KB-D565

dot-iu-cutter v0.5 — Source-Document Ingestion Pipeline Design (DESIGN ONLY) (2026-05-17)

8 min read Revision 1
dot-iu-cutterv0.5ingestionsource-registrychecksumversioningprovenancedesign-onlydieu44

dot-iu-cutter v0.5 — Source-Document Ingestion Pipeline Design

Date: 2026-05-17 Phase: v0_5_constitution_hardtest_and_information_unit_factory_master_plan Nature: DESIGN ONLY. No table, no fetch job, no write is authorized.

Parent: dot-iu-cutter-v0.5-constitution-hardtest-master-plan-2026-05-17.md


1. Problem

Cắt hiến pháp must resolve a human phrase to an authoritative, versioned, checksummed source representation before any canonicalization or cut. Today the Constitution is not in the system; it lives at an external Directus-rendered URL. The runtime must never hardcode that URL/path — it must resolve through a source-document registry.

Grounding: the configured URL serves the internal Hiến pháp Kiến trúc Hệ thống Incomex v4.6.3 (KB-7294 rev 44, HTML rendered, markdown source, status markers mixing ✅ ENACTED / 📋 CONTROLLED DRAFT).

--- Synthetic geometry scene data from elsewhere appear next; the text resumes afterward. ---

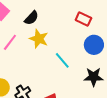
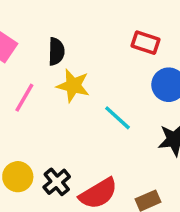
black semicircle: (31, 18) -> (56, 51), turned -35

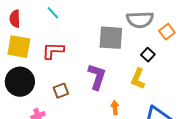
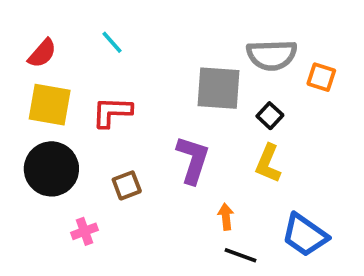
red semicircle: (15, 19) -> (42, 53), turned -138
orange square: (167, 32) -> (321, 77), turned -35
black square: (148, 55) -> (270, 116), moved

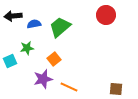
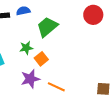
blue semicircle: (34, 24) -> (23, 11), moved
green star: (27, 48) -> (26, 48), moved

The ingestion design must therefore be format- and authority-aware, not assume a clean legal PDF.


2. Source-document registry (design — NOT created)

Conceptual entity source_document (proposed columns; creation forbidden now):

source_document:
  source_document_ref: text PK            # stable logical key, e.g. "incomex-constitution"
  human_aliases: text[]                    # {"hiến pháp","cắt hiến pháp"} -> intent resolution
  source_url: text                         # registered, NOT hardcoded in code
  source_authority_class: text             # enum-by-registry: authoritative|draft|mirror
  expected_format: text                    # html|markdown|pdf|plain (parser_profile key)
  parser_profile_ref: text                 # FK -> parser_profile registry (config-driven)
  grammar_profile_ref: text                # FK -> grammar profile (canonicalization doc)
  enacted_only_policy: boolean             # if true, exclude 📋 CONTROLLED DRAFT nodes
  registered_by: text
  registered_at: timestamptz
  active: boolean

source_document_version (immutable snapshot per ingest):

source_document_version:
  document_version_id: text PK             # deterministic (see §5)
  source_document_ref: text FK
  content_checksum: text                   # sha256 of canonical-normalized bytes
  raw_checksum: text                       # sha256 of raw fetched bytes (pre-normalization)
  retrieved_at: timestamptz
  http_etag / http_last_modified: text     # opportunistic, advisory only
  source_format_detected: text
  parser_profile_resolved: text
  byte_length: bigint
  authority_snapshot: text                 # authoritative|draft at ingest time
  supersedes_version_id: text NULL         # version chain
  ingest_status: text                      # fetched|normalized|anchored|ready|rejected

source_span (provenance anchor; one per addressable node):

source_span:
  span_id: text PK
  document_version_id: text FK
  node_path: text                          # detected-hierarchy path (canonicalization doc)
  char_start: bigint
  char_end: bigint
  byte_start: bigint
  byte_end: bigint
  span_checksum: text                      # sha256 of the exact substring

These are proposals for a later schema-design cycle (Q5/Q6). No DDL here.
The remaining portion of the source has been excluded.